Perjanjian pranikah atau perjanjian pra-nikah dikenal dalam bahasa hukum sebagai ‘prenuptial agreement’. Perjanjian ini pada dasarnya adalah kontrak tertulis yang disepakati oleh sepasang calon suami istri sebelum mereka menikah, yang menjelaskan pembagian harta dan kewajiban finansial masing-masing pihak dalam hal terjadinya perceraian, kematian, atau hal lain yang mengakhiri pernikahan.

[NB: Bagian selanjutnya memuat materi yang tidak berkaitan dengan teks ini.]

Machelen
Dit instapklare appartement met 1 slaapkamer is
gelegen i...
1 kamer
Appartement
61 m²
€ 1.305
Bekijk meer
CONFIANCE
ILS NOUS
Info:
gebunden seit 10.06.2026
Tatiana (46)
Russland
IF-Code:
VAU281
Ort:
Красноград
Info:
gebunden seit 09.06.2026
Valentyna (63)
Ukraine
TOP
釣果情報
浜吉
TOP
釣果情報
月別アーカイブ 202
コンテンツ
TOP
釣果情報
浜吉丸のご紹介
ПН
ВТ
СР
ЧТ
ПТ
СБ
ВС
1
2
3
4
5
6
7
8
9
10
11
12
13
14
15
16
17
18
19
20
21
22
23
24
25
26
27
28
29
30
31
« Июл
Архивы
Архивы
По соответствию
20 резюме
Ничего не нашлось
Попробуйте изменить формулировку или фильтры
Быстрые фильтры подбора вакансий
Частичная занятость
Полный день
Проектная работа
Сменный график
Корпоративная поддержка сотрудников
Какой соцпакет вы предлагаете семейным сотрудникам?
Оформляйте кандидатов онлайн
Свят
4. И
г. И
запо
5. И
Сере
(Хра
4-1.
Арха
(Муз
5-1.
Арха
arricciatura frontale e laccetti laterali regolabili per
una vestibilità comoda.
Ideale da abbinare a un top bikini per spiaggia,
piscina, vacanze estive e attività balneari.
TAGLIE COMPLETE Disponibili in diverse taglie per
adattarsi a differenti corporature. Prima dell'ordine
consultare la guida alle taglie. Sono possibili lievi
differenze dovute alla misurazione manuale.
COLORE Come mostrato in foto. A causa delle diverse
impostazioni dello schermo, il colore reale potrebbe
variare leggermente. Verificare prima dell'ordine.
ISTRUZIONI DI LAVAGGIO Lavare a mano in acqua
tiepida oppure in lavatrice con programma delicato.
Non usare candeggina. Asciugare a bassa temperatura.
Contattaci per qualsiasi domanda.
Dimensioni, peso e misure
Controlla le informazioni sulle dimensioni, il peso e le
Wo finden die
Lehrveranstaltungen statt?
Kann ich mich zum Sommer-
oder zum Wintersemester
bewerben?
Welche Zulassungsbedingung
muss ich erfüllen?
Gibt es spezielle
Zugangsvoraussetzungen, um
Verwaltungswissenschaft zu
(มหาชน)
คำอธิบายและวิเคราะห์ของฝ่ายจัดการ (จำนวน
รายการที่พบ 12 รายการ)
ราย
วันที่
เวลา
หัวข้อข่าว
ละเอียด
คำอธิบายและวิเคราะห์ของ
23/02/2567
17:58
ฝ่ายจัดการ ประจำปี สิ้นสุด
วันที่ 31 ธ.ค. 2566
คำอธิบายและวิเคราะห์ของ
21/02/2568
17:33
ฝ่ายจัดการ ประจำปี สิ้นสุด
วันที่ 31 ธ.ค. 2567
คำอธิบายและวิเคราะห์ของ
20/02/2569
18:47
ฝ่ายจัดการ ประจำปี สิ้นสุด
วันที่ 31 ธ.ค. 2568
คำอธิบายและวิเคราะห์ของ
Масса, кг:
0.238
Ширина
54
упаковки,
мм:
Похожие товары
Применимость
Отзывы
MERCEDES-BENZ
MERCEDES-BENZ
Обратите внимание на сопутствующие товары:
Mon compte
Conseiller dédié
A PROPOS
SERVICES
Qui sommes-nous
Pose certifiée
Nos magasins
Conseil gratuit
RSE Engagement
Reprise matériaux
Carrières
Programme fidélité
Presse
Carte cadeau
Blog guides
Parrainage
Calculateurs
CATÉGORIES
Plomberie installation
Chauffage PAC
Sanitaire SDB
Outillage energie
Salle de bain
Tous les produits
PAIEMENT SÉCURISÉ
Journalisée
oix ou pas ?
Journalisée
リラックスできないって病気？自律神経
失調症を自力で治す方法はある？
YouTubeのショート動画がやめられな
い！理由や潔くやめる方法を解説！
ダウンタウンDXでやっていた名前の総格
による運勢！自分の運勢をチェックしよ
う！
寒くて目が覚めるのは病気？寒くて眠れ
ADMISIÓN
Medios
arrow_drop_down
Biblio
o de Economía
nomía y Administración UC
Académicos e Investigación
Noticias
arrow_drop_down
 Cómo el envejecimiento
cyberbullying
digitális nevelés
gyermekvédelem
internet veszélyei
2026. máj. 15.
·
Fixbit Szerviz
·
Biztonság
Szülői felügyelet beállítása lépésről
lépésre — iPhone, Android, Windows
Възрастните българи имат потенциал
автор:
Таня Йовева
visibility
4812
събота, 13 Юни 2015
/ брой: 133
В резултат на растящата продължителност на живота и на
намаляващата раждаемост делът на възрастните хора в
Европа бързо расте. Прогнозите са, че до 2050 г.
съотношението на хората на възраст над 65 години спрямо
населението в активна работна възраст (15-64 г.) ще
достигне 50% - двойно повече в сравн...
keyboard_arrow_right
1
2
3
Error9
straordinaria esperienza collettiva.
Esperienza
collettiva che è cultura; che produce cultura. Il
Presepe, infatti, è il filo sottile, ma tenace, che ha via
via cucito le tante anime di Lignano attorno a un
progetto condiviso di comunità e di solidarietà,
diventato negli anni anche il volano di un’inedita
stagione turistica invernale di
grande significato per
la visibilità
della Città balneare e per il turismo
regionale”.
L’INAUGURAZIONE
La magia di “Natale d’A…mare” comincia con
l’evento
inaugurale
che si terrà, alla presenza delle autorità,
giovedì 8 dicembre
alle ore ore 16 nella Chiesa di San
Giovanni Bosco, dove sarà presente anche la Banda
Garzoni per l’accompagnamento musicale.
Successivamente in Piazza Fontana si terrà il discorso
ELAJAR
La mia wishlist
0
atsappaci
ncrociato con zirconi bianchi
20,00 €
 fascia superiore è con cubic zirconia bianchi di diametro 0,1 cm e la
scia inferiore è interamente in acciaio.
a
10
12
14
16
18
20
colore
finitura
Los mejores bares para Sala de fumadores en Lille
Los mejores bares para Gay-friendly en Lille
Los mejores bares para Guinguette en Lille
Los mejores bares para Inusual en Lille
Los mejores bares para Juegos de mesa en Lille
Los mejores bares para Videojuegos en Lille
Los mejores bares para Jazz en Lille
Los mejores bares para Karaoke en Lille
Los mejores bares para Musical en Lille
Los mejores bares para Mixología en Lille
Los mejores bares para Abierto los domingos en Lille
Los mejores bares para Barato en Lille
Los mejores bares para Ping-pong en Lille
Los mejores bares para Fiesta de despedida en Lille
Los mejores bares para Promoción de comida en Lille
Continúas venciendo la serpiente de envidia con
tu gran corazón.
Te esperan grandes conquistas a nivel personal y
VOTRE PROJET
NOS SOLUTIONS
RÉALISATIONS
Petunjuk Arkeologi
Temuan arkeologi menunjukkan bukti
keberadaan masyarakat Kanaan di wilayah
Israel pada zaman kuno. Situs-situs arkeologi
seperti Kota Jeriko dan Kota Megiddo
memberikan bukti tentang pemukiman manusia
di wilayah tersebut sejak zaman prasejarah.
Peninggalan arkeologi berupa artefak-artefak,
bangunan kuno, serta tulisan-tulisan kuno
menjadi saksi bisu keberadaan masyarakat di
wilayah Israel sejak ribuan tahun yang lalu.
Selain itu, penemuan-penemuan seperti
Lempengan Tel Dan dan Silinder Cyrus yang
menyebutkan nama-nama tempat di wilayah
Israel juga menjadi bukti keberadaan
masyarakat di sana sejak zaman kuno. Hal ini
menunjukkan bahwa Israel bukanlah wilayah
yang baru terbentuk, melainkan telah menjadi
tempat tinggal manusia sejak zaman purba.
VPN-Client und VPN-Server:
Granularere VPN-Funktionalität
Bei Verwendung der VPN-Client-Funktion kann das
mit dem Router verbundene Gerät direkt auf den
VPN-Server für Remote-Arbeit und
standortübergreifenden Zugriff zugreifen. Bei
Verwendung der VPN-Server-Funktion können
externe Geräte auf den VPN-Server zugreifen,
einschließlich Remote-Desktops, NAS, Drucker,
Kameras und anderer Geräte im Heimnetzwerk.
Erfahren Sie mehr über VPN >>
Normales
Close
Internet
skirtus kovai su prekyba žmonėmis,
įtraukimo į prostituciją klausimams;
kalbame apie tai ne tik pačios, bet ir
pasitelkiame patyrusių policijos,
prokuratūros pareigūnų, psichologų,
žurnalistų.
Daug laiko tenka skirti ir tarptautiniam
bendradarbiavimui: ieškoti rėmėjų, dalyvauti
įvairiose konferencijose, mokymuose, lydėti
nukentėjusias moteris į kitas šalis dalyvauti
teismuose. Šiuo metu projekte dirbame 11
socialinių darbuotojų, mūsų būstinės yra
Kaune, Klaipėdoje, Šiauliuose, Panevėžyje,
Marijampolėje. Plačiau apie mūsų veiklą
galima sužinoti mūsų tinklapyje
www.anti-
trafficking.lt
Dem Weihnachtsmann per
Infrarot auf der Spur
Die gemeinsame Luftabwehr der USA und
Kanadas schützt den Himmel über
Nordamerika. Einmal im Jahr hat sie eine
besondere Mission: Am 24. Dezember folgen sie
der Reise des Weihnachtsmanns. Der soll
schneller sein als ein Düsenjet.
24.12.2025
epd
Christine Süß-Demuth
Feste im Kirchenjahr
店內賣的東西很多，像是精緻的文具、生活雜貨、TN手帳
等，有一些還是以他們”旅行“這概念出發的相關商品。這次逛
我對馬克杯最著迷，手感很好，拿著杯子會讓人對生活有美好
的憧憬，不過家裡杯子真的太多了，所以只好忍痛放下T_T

Sekarang, pertanyaan utamanya adalah, “Apakah perjanjian pranikah bisa dibatalkan bila dikaitkan dengan syarat sah perjanjian?” Untuk menjawab pertanyaan ini, kita perlu memahami syarat-syarat sah perjanjian menurut hukum.
Dalam hukum, perjanjian sah jika:
- Adanya kesepakatan antara kedua belah pihak
- Hal yang dijanjikan adalah hal yang diperkenankan oleh hukum dan masyarakat
- Adanya niat baik dari kedua belah pihak
Berangkat dari poin-poin tersebut, jika salah satu atau beberapa syarat ini tidak dipenuhi, maka dapat dikatakan perjanjian tersebut tidak sah atau dapat dibatalkan. Jadi bisa disimpulkan bahwa perjanjian pranikah juga bisa dibatalkan jika mengabaikan syarat-syarat sah perjanjian.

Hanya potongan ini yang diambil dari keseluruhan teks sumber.